Subitamente, como se me chocasse de encontro ao solo, despertei agonizante, tateando em trevas aos gritos de lamentável perturbação. O peito conti­nuava a doer desesperadamente como se estivesse estilhaçado por violento projétil que o varasse, rom­pendo carne e ossos e deixando-o a sangrar...
Oh! Jesus, o sofrimento daquela hora!...
O tempo passava sem que eu tivesse notícia, se­não através da agonia que parecia não ter fim.
Como a dor não cessasse, simultaneamente im­pressões diferentes me acudiram ao cérebro turbilho­nado, agigantando meu desespero. Frio glacial apo­derou-se lentamente dos membros inferiores, amea­çando imobilizar-me. Ante essa inesperada sensação, tive a impressão de que pesadelo muito cruel me tor­turava, mas do qual me libertaria em breve. Aquietei-me um pouco, acarinhando a expectativa do agradá­vel despertar... porque tudo aquilo não passaria cer­tamente de um sonho mau.
Além do frio, dores generalizadas paralisaram-me os movimentos, enquanto o enregelamento me tornara­ rígida, O pavor rondava-me, implacável. Sem poder mais raciocinar, sacudida nas ondas crispadas desse mar de desconhecidos sofrimentos, vislum­brei tênue claridade, como se a alva tocasse meus olhos. Tive, então, as primeiras noções do lugar em que me encontrava, permanecendo, entretanto, imóvel.
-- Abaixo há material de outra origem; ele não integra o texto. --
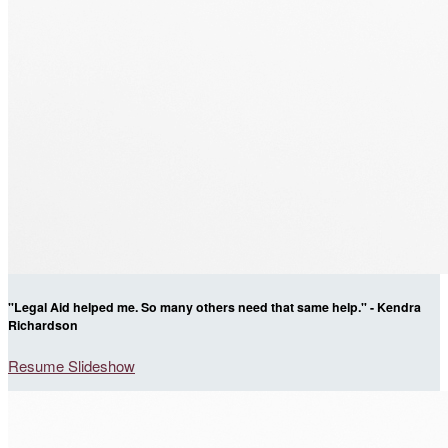
"Legal Aid helped me. So many others need that same help." - Kendra
Richardson
Resume Slideshow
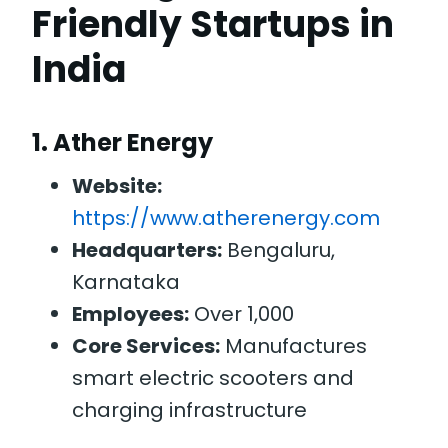
Friendly Startups in
India
1.
Ather Energy
Website:
https://www.atherenergy.com
Headquarters:
Bengaluru,
Karnataka
Employees:
Over 1,000
Core Services:
Manufactures
smart electric scooters and
charging infrastructure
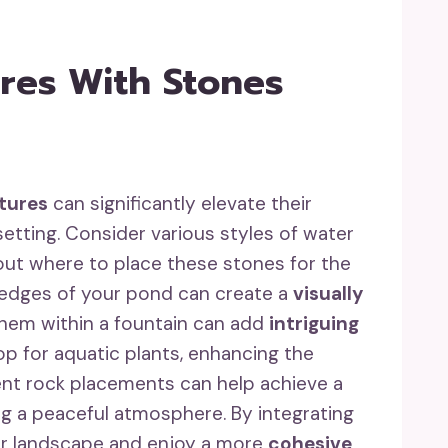
res With Stones
tures
can significantly elevate their
etting. Consider various styles of water
bout where to place these stones for the
he edges of your pond can create a
visually
 them within a fountain can add
intriguing
rop for aquatic plants, enhancing the
ent rock placements can help achieve a
ng a peaceful atmosphere. By integrating
ur landscape and enjoy a more
cohesive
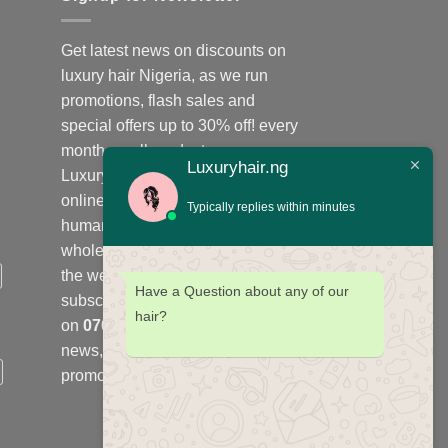
Get latest news on discounts on
luxury hair Nigeria, as we run
promotions, flash sales and
special offers up to 30% off! every
month on all products;
Luxuryhair.ng
Luxuryhair.ng is the number one
online store to purchase virgin
Typically replies within minutes
human hair, we sell retail at
wholesale price in Nigeria and
the west Africa sub-region,
Have a Question about any of our
subscribe to our WhatsApp group
hair?
on
07078664961
to get latest
news, offers, flash sales and
promotions every month.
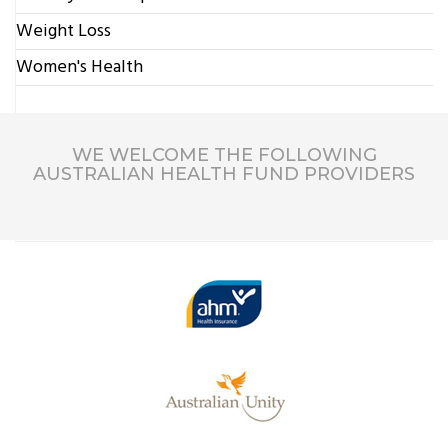
Weight Loss
Women's Health
WE WELCOME THE FOLLOWING
AUSTRALIAN HEALTH FUND PROVIDERS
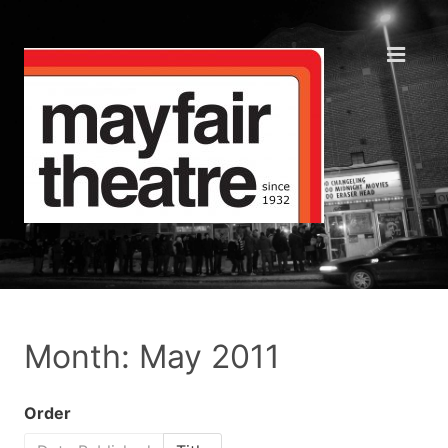
Month: May 2011
Order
De início, turvas e embaçadas, as imagens não se tornavam reconhecíveis. Inquieta, percebi-me dei­tada no leito costumeiro, hirta e pálida.
Desejei levantar-me, andar, correr, suplicar auxí­lio; estava paralisada, atada a cadeias poderosas. A língua já não se articulava. O cérebro parecia-me de­vorado por labaredas crepitantes. Os olhos, fechados, negavam-me fitar a luz, embora eu “visses tudo e acompanhasse os movimentos exteriores. Escorria-me o pranto incessante, queimando-me a face, e o pensamento se me afigurava qual incandescida cal­deira, cheia de desesperos a destruir-me.
Não tinha idéia das horas.
Indagava mentalmente, no martírio, o que me acontecera. Onde estava o companheiro de tantos anos? Os irmãos de fé espírita, onde se encontravam eles que me não socorriam? Os cooperadores dedi­cados do nosso programa de assistência social, para onde fugiram? Para onde conduziram as criancinhas a que me acostumara a amar; por que não me fala­vam? E lembrei-me do Mestre bondoso que se fizera a segurança de todos os infelizes.
No tumulto do meu cérebro, a figura incompará­vel de Jesus tomou vulto, amenizando lentamente meus sofrimentos. Embora não cessassem de todo, as dores diminuiram e uma quietação momentânea aplacou-me o incêndio interior.
Respirei algo facilmente.
De longe, pareciam-me chegar aos ouvidos sons e vozes abafados. Embora de olhos fechados, “vi” que algumas pessoas choravam.
Atraída, desejei erguer o corpo; senti-me sair de dentro do casulo carnal, que então pude ver. En­contrava-me deitada, no esquife mortuário, e de pé, ao seu lado, simultaneamente. Apalpei-me apres­sada e senti-me físicamente. Tudo em mim vibrava com a mesma intensidade doutrora, avolumando-se às impressões da carne a agressão da dor.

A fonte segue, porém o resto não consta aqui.